Prompt ->
Find out how many lines in the records have the string "driver" in them, and state only that number.
═════ Records to use
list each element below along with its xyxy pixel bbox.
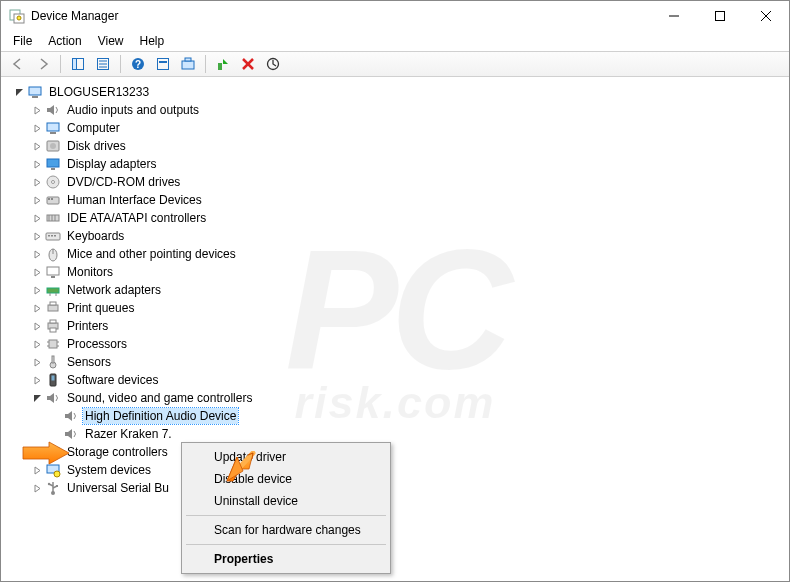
tree-category-label: Mice and other pointing devices: [65, 246, 238, 262]
tree-category[interactable]: DVD/CD-ROM drives: [11, 173, 789, 191]
chevron-right-icon[interactable]: [29, 102, 45, 118]
disable-button[interactable]: [262, 53, 284, 75]
tree-category[interactable]: Software devices: [11, 371, 789, 389]
chevron-right-icon[interactable]: [29, 228, 45, 244]
tree-category-label: Human Interface Devices: [65, 192, 204, 208]
chevron-right-icon[interactable]: [29, 318, 45, 334]
tree-category[interactable]: Universal Serial Bu: [11, 479, 789, 497]
menu-action[interactable]: Action: [40, 33, 89, 49]
chevron-right-icon[interactable]: [29, 174, 45, 190]
device-category-icon: [45, 264, 61, 280]
tree-category[interactable]: Sound, video and game controllers: [11, 389, 789, 407]
chevron-down-icon[interactable]: [11, 84, 27, 100]
tree-category-label: System devices: [65, 462, 153, 478]
scan-button[interactable]: [177, 53, 199, 75]
chevron-right-icon[interactable]: [29, 246, 45, 262]
device-tree[interactable]: BLOGUSER13233 Audio inputs and outputsCo…: [1, 79, 789, 581]
chevron-right-icon[interactable]: [29, 462, 45, 478]
chevron-right-icon[interactable]: [29, 444, 45, 460]
chevron-right-icon[interactable]: [29, 354, 45, 370]
tree-category-label: Storage controllers: [65, 444, 170, 460]
chevron-right-icon[interactable]: [29, 138, 45, 154]
device-category-icon: [45, 228, 61, 244]
context-properties[interactable]: Properties: [184, 548, 388, 570]
chevron-right-icon[interactable]: [29, 156, 45, 172]
tree-category[interactable]: Monitors: [11, 263, 789, 281]
tree-category[interactable]: Storage controllers: [11, 443, 789, 461]
svg-point-28: [50, 143, 56, 149]
minimize-button[interactable]: [651, 1, 697, 31]
tree-category[interactable]: Disk drives: [11, 137, 789, 155]
tree-category[interactable]: Processors: [11, 335, 789, 353]
computer-icon: [27, 84, 43, 100]
tree-category[interactable]: Computer: [11, 119, 789, 137]
chevron-right-icon[interactable]: [29, 372, 45, 388]
properties-button[interactable]: [92, 53, 114, 75]
context-uninstall-device[interactable]: Uninstall device: [184, 490, 388, 512]
chevron-right-icon[interactable]: [29, 282, 45, 298]
uninstall-button[interactable]: [237, 53, 259, 75]
svg-rect-41: [48, 235, 50, 237]
tree-category[interactable]: Printers: [11, 317, 789, 335]
tree-device[interactable]: High Definition Audio Device: [11, 407, 789, 425]
chevron-right-icon[interactable]: [29, 336, 45, 352]
action-button[interactable]: [152, 53, 174, 75]
tree-category[interactable]: Display adapters: [11, 155, 789, 173]
tree-category[interactable]: Audio inputs and outputs: [11, 101, 789, 119]
tree-category[interactable]: System devices: [11, 461, 789, 479]
expander-spacer: [47, 408, 63, 424]
tree-category[interactable]: Sensors: [11, 353, 789, 371]
device-category-icon: [45, 246, 61, 262]
svg-rect-35: [51, 198, 53, 200]
tree-category-label: Computer: [65, 120, 122, 136]
svg-rect-26: [50, 132, 56, 134]
tree-category[interactable]: Mice and other pointing devices: [11, 245, 789, 263]
device-category-icon: [45, 318, 61, 334]
tree-category[interactable]: Print queues: [11, 299, 789, 317]
context-update-driver[interactable]: Update driver: [184, 446, 388, 468]
app-icon: [9, 8, 25, 24]
svg-rect-65: [47, 448, 59, 452]
chevron-right-icon[interactable]: [29, 120, 45, 136]
tree-root[interactable]: BLOGUSER13233: [11, 83, 789, 101]
chevron-right-icon[interactable]: [29, 210, 45, 226]
chevron-right-icon[interactable]: [29, 192, 45, 208]
tree-category-label: Software devices: [65, 372, 160, 388]
tree-category-label: Print queues: [65, 300, 136, 316]
device-category-icon: [45, 120, 61, 136]
svg-rect-43: [54, 235, 56, 237]
toolbar-separator: [60, 55, 61, 73]
svg-rect-23: [29, 87, 41, 95]
chevron-right-icon[interactable]: [29, 264, 45, 280]
tree-device[interactable]: Razer Kraken 7.: [11, 425, 789, 443]
context-scan-hardware[interactable]: Scan for hardware changes: [184, 519, 388, 541]
speaker-icon: [63, 408, 79, 424]
back-button[interactable]: [7, 53, 29, 75]
tree-category[interactable]: Keyboards: [11, 227, 789, 245]
svg-rect-52: [50, 302, 56, 305]
context-separator: [186, 515, 386, 516]
chevron-right-icon[interactable]: [29, 480, 45, 496]
show-hide-console-button[interactable]: [67, 53, 89, 75]
update-driver-button[interactable]: [212, 53, 234, 75]
svg-point-68: [54, 471, 60, 477]
window-title: Device Manager: [31, 9, 651, 23]
forward-button[interactable]: [32, 53, 54, 75]
chevron-right-icon[interactable]: [29, 300, 45, 316]
svg-rect-66: [47, 453, 59, 457]
chevron-down-icon[interactable]: [29, 390, 45, 406]
tree-category[interactable]: IDE ATA/ATAPI controllers: [11, 209, 789, 227]
tree-category[interactable]: Network adapters: [11, 281, 789, 299]
maximize-button[interactable]: [697, 1, 743, 31]
tree-root-label: BLOGUSER13233: [47, 84, 151, 100]
context-menu: Update driver Disable device Uninstall d…: [181, 442, 391, 574]
close-button[interactable]: [743, 1, 789, 31]
menu-file[interactable]: File: [5, 33, 40, 49]
menu-view[interactable]: View: [90, 33, 132, 49]
menu-help[interactable]: Help: [132, 33, 173, 49]
tree-category[interactable]: Human Interface Devices: [11, 191, 789, 209]
context-disable-device[interactable]: Disable device: [184, 468, 388, 490]
device-category-icon: [45, 174, 61, 190]
svg-rect-30: [51, 168, 55, 170]
help-button[interactable]: ?: [127, 53, 149, 75]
══════════
Response area ->
3